Darién River Adventures
Because there are (thankfully) still few roads in the Darién, most travel within the province is done the old-fashioned way: on the river. Spend much time in the Darién and you’ll become intimately familiar with piraguas, 30- to 45-foot-long dugout canoes that are still the best way to get around on the rivers.
Their shallow drafts and tough bottoms allow them to skim over water that’s just a few centimeters deep or be dragged across rocky bottoms without springing a leak. The only concession to modernity is the outboard motor, to make upriver trips much easier. Making a piragua is a long, labor-intensive job, which is why they can sell for as much as US$1,500.
The indigenous people also use cayucos—small, paddled dugout canoes—for shorter trips and rafts made from lightweight balsa wood. The rafts are one-way, makeshift affairs used to travel downriver with the current, after which they’re abandoned.
Travel by piragua is nothing fancy. You sit on a wooden plank along the bottom, often in a puddle of water. They’re completely exposed to the elements, which means it can be broiling hot and humid in the sun and startlingly chilly in the rain.
Some sort of cushion to sit on and, in the rainy season, a poncho with hood will make long piragua trips more comfortable. Consider bringing a life jacket; flashfloods are possible on some rivers. Don’t forget to wear sunscreen on the open river.
And stay alert: Tree falls and other obstacles can suddenly appear on a fast-flowing river, requiring a quick limbo to avoid getting knocked out of the boat.
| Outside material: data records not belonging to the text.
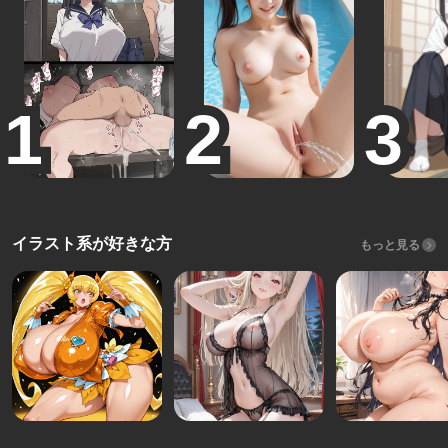
イラスト系が好きな方
もっと見る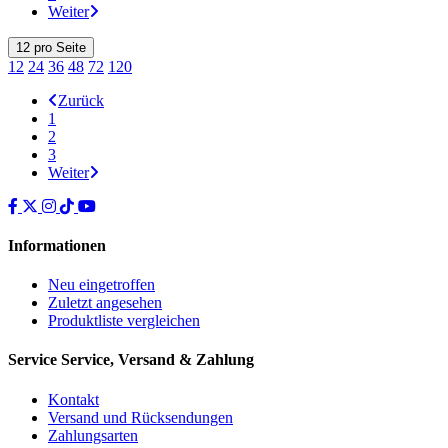
Weiter
12
pro Seite
12
24
36
48
72
120
Zurück
1
2
3
Weiter
Informationen
Neu eingetroffen
Zuletzt angesehen
Produktliste vergleichen
Service
Service, Versand & Zahlung
Kontakt
Versand und Rücksendungen
Zahlungsarten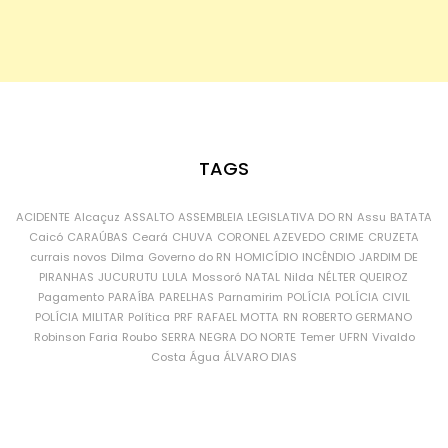
TAGS
ACIDENTE
Alcaçuz
ASSALTO
ASSEMBLEIA LEGISLATIVA DO RN
Assu
BATATA
Caicó
CARAÚBAS
Ceará
CHUVA
CORONEL AZEVEDO
CRIME
CRUZETA
currais novos
Dilma
Governo do RN
HOMICÍDIO
INCÊNDIO
JARDIM DE
PIRANHAS
JUCURUTU
LULA
Mossoró
NATAL
Nilda
NÉLTER QUEIROZ
Pagamento
PARAÍBA
PARELHAS
Parnamirim
POLÍCIA
POLÍCIA CIVIL
POLÍCIA MILITAR
Política
PRF
RAFAEL MOTTA
RN
ROBERTO GERMANO
Robinson Faria
Roubo
SERRA NEGRA DO NORTE
Temer
UFRN
Vivaldo
Costa
Água
ÁLVARO DIAS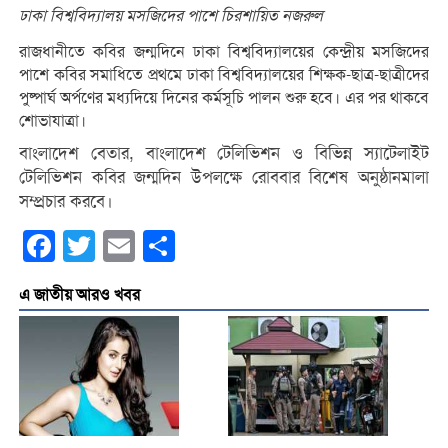
ঢাকা বিশ্ববিদ্যালয় মসজিদের পাশে চিরশায়িত নজরুল
রাজধানীতে কবির জন্মদিনে ঢাকা বিশ্ববিদ্যালয়ের কেন্দ্রীয় মসজিদের
পাশে কবির সমাধিতে প্রথমে ঢাকা বিশ্ববিদ্যালয়ের শিক্ষক-ছাত্র-ছাত্রীদের
পুষ্পার্ঘ অর্পণের মধ্যদিয়ে দিনের কর্মসূচি পালন শুরু হবে। এর পর থাকবে
শোভাযাত্রা।
বাংলাদেশ বেতার, বাংলাদেশ টেলিভিশন ও বিভিন্ন স্যাটেলাইট
টেলিভিশন কবির জন্মদিন উপলক্ষে রোববার বিশেষ অনুষ্ঠানমালা
সম্প্রচার করবে।
Facebook
Twitter
Email
Share
এ জাতীয় আরও খবর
It’s possible to arrange a river trip on your own, but it will entail a great deal of planning and hassle, particularly for those who don’t speak decent Spanish. Life will be a lot easier and safer if you go with a qualified guide who knows the good boatmen and can make all the arrangements.
How much a river trip costs depends primarily on how far you want to go, as the main expense is fuel. Expect to pay at least US$100 one-way per group for a solid couple of hours of motoring, which will take you pretty far, probably as far as you’d like to go in a day. Note that this just covers the cost of the boat, fuel, and crew.
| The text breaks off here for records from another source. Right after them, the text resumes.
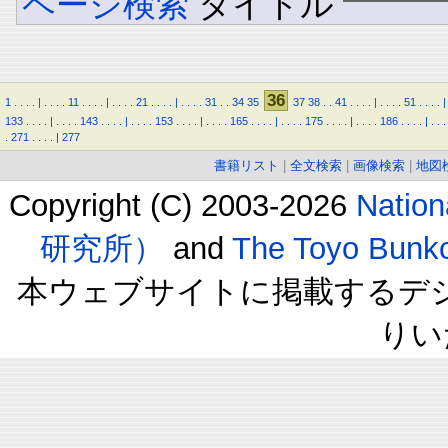
ページ検索
タイトル
36
1
.
.
.
.
|
.
.
.
.
11
.
.
.
.
|
.
.
.
.
21
.
.
.
.
|
.
.
.
.
31
.
.
34
35
37
38
.
.
41
.
.
.
.
|
.
.
.
.
51
.
.
.
.
|
133
.
.
.
.
|
.
.
.
.
143
.
.
.
.
|
.
.
.
.
153
.
.
.
.
|
.
.
.
.
165
.
.
.
.
|
.
.
.
.
175
.
.
.
.
|
.
.
.
.
186
.
.
.
.
|
.
.
.
.
271
.
.
.
.
|
277
書籍リスト
|
全文検索
|
画像検索
|
地図
Copyright (C) 2003-2026
Natio
研究所）
and
The Toyo B
本ウェブサイトに掲載するデ
りい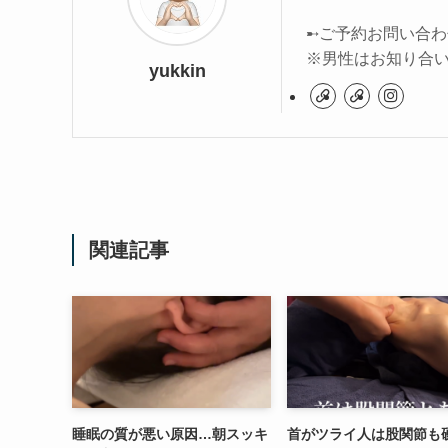
➸ご予約お問い合わ
※男性はお知り合
yukkin
関連記事
睡眠の質が悪い原因…朝スッキ
首がツライ人は股関節も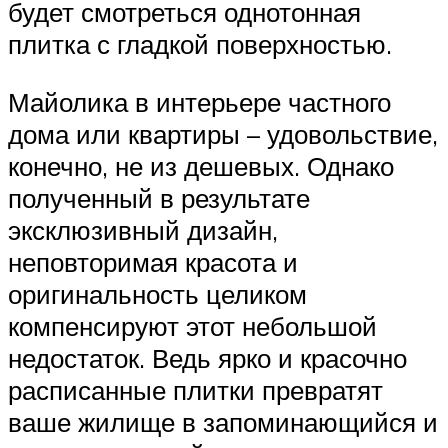
будет смотреться однотонная
плитка с гладкой поверхностью.
Майолика в интерьере частного
дома или квартиры – удовольствие,
конечно, не из дешевых. Однако
полученный в результате
эксклюзивный дизайн,
неповторимая красота и
оригинальность целиком
компенсируют этот небольшой
недостаток. Ведь ярко и красочно
расписанные плитки превратят
ваше жилище в запоминающийся и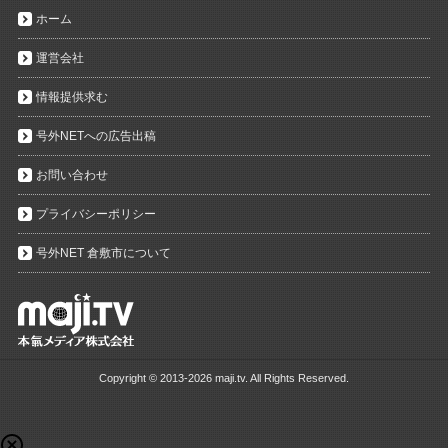
ホーム
運営会社
情報提供求む
号外NETへの広告出稿
お問い合わせ
プライバシーポリシー
号外NET 倉敷市について
Copyright ©
2013-2026 maji.tv. All Rights Reserved.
The crew will consist of at least a captain and a poleman. The latter stands up front with a long pole, on the lookout for snags and shallows. Food, supplies, guides, porters, and tips are all extra, as is lodging for those who plan to spend the night.
The best “cultural” rivers, which give a taste of Emberá-Wounaan village life, are the Río Sambú and the Río Balsas. The farther upriver you go, the more traditional the villages are. Other possibilities are the Río Mogue and Río Marea.
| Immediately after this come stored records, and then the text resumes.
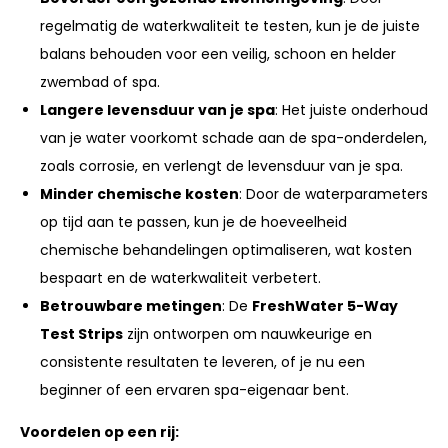
regelmatig de waterkwaliteit te testen, kun je de juiste
balans behouden voor een veilig, schoon en helder
zwembad of spa.
Langere levensduur van je spa
: Het juiste onderhoud
van je water voorkomt schade aan de spa-onderdelen,
zoals corrosie, en verlengt de levensduur van je spa.
Minder chemische kosten
: Door de waterparameters
op tijd aan te passen, kun je de hoeveelheid
chemische behandelingen optimaliseren, wat kosten
bespaart en de waterkwaliteit verbetert.
Betrouwbare metingen
: De
FreshWater 5-Way
Test Strips
zijn ontworpen om nauwkeurige en
consistente resultaten te leveren, of je nu een
beginner of een ervaren spa-eigenaar bent.
Voordelen op een rij: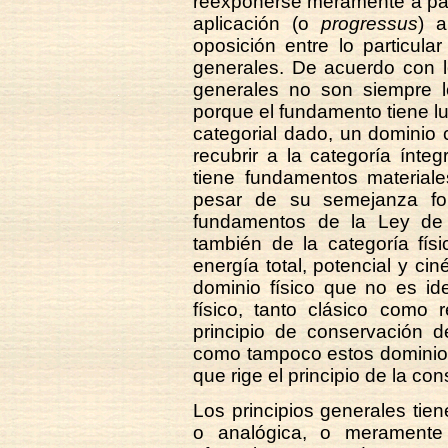
reexponerse meramente a parti
aplicación (o
progressus
) a
oposición entre lo particul
generales. De acuerdo con l
generales no son siempre l
porque el fundamento tiene lu
categorial dado, un dominio c
recubrir a la categoría ínte
tiene fundamentos materiale
pesar de su semejanza fo
fundamentos de la Ley de
también de la categoría físi
energía total, potencial y cin
dominio físico que no es id
físico, tanto clásico como r
principio de conservación 
como tampoco estos dominios 
que rige el principio de la co
Los principios generales tie
o analógica, o meramente c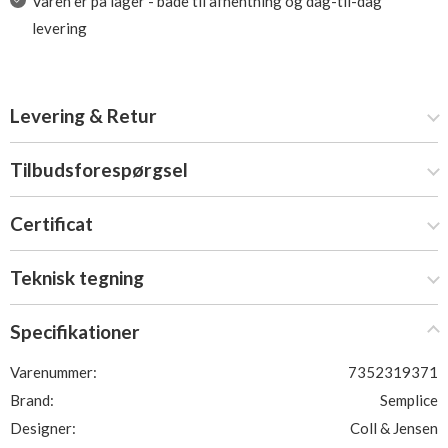
Varen er på lager - både til afhentning og dag-til-dag
levering
Levering & Retur
Tilbudsforespørgsel
Certificat
Teknisk tegning
Specifikationer
Varenummer:
7352319371
Brand:
Semplice
Designer:
Coll & Jensen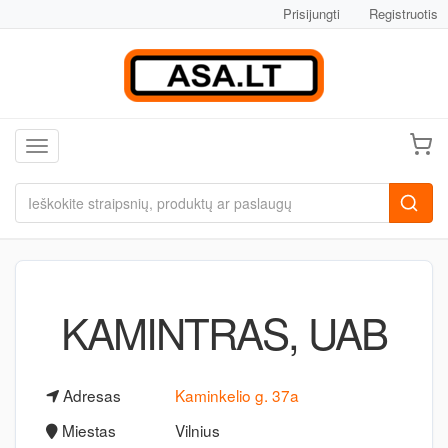
Prisijungti
Registruotis
Toggle navigation
KAMINTRAS, UAB
Adresas
Kaminkelio g. 37a
Miestas
Vilnius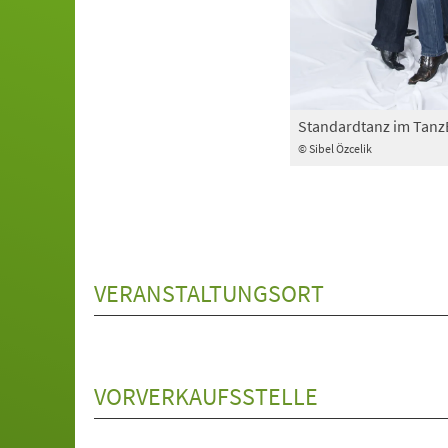
Standardtanz im Tan
© Sibel Özcelik
VERANSTALTUNGSORT
VORVERKAUFSSTELLE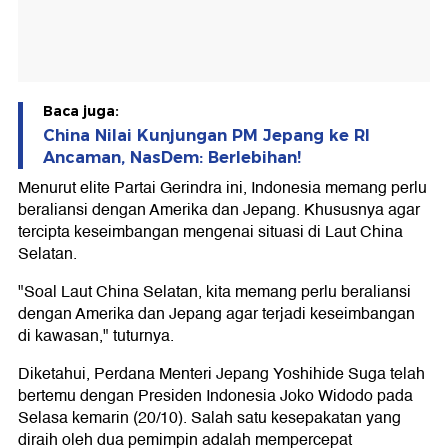
Baca juga:
China Nilai Kunjungan PM Jepang ke RI
Ancaman, NasDem: Berlebihan!
Menurut elite Partai Gerindra ini, Indonesia memang perlu
beraliansi dengan Amerika dan Jepang. Khususnya agar
tercipta keseimbangan mengenai situasi di Laut China
Selatan.
"Soal Laut China Selatan, kita memang perlu beraliansi
dengan Amerika dan Jepang agar terjadi keseimbangan
di kawasan," tuturnya.
Diketahui, Perdana Menteri Jepang Yoshihide Suga telah
bertemu dengan Presiden Indonesia Joko Widodo pada
Selasa kemarin (20/10). Salah satu kesepakatan yang
diraih oleh dua pemimpin adalah mempercepat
The sparsely inhabited Río Pirre is a good bet for sheer natural beauty; those venturing up to Pirre Station in Parque Nacional Darién can take the river most of the way to the station in the rainy season.
Rivers to avoid because of Colombian guerrilla and paramilitary activity include the upper reaches of the Río Jaqué and the stretch of the Río Tuira upriver from Boca de Cupe. As with all travel in the Darién, the closer one gets to the Colombian border, the greater the risk of coming across a dangerous situation.
Because the Río Balsas starts so far from any population center—it’s between La Palma and El Real—a trip up the Balsas is considerably more expensive than on many of the other rivers. Normally, visitors fly into La Palma and then travel by boat up the Río Balsas to the Balsas ranger station, about 4–5 hours upriver.
Those traveling between La Palma and El Real might consider a trip along the Río Tuira as an alternative to flying, though a longer and more expensive one. It takes about two hours and can cost up to US$200 per group to hire a boat, though it may be possible to hitch a ride for considerably less. It’s a different kind of river experience, as the Tuira is quite wide for most of the way, especially the closer you get to La Palma. Being out on open water near the ocean is incredibly refreshing after the heat and humidity of the forests and towns.
The Tuira is the longest river in Panama (with the possible exception, depending on who you ask, of the unbelievably tortuous Chucunaque) and carries the greatest volume of water. It’s easy to imagine you’re on the Amazon on this stretch of the river. The water is brown with sediment and the river too wide to see much wildlife, though when I took this trip we spotted a four-meter-long American crocodile sunning itself on a sandbar.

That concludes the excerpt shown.